> **PROVIDED DATA**
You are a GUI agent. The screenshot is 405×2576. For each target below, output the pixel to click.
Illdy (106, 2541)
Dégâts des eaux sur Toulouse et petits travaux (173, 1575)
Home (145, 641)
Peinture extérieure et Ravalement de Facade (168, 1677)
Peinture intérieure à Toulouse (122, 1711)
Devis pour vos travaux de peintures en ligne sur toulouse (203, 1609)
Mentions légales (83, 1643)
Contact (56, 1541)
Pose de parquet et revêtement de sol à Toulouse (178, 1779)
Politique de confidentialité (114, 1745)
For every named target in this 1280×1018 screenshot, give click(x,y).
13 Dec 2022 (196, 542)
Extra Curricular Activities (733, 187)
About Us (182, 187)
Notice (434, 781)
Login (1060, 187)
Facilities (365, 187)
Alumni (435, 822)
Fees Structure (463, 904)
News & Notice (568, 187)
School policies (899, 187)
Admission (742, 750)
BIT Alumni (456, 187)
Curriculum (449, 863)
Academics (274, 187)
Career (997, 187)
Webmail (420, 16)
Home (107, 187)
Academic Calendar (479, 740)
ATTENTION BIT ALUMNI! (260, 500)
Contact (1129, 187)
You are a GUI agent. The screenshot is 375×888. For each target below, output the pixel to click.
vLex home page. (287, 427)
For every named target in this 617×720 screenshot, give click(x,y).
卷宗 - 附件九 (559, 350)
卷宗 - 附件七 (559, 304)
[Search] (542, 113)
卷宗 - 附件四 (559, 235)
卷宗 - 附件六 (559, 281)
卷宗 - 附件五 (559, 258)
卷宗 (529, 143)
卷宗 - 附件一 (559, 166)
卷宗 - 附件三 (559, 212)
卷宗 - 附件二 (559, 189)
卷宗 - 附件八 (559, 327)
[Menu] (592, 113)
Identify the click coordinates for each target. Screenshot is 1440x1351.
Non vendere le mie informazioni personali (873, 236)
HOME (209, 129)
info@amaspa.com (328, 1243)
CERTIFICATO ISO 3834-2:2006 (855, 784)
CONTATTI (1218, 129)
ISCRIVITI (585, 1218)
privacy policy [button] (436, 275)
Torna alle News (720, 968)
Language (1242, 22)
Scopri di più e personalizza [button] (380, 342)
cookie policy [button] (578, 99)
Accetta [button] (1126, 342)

> **WHAT THE TASK ASKS**
Your answer must be the line containing "Fees Structure (463, 904)" and each line after it in the listing above, copied exactly.

> **COMPLETED TASK**
Fees Structure (463, 904)
News & Notice (568, 187)
School policies (899, 187)
Admission (742, 750)
BIT Alumni (456, 187)
Curriculum (449, 863)
Academics (274, 187)
Career (997, 187)
Webmail (420, 16)
Home (107, 187)
Academic Calendar (479, 740)
ATTENTION BIT ALUMNI! (260, 500)
Contact (1129, 187)
You are a GUI agent. The screenshot is 375×888. For each target below, output the pixel to click.
vLex home page. (287, 427)
For every named target in this 617×720 screenshot, give click(x,y).
卷宗 - 附件九 (559, 350)
卷宗 - 附件七 (559, 304)
[Search] (542, 113)
卷宗 - 附件四 (559, 235)
卷宗 - 附件六 (559, 281)
卷宗 - 附件五 (559, 258)
卷宗 (529, 143)
卷宗 - 附件一 (559, 166)
卷宗 - 附件三 (559, 212)
卷宗 - 附件二 (559, 189)
卷宗 - 附件八 (559, 327)
[Menu] (592, 113)
Identify the click coordinates for each target. Screenshot is 1440x1351.
Non vendere le mie informazioni personali (873, 236)
HOME (209, 129)
info@amaspa.com (328, 1243)
CERTIFICATO ISO 3834-2:2006 (855, 784)
CONTATTI (1218, 129)
ISCRIVITI (585, 1218)
privacy policy [button] (436, 275)
Torna alle News (720, 968)
Language (1242, 22)
Scopri di più e personalizza [button] (380, 342)
cookie policy [button] (578, 99)
Accetta [button] (1126, 342)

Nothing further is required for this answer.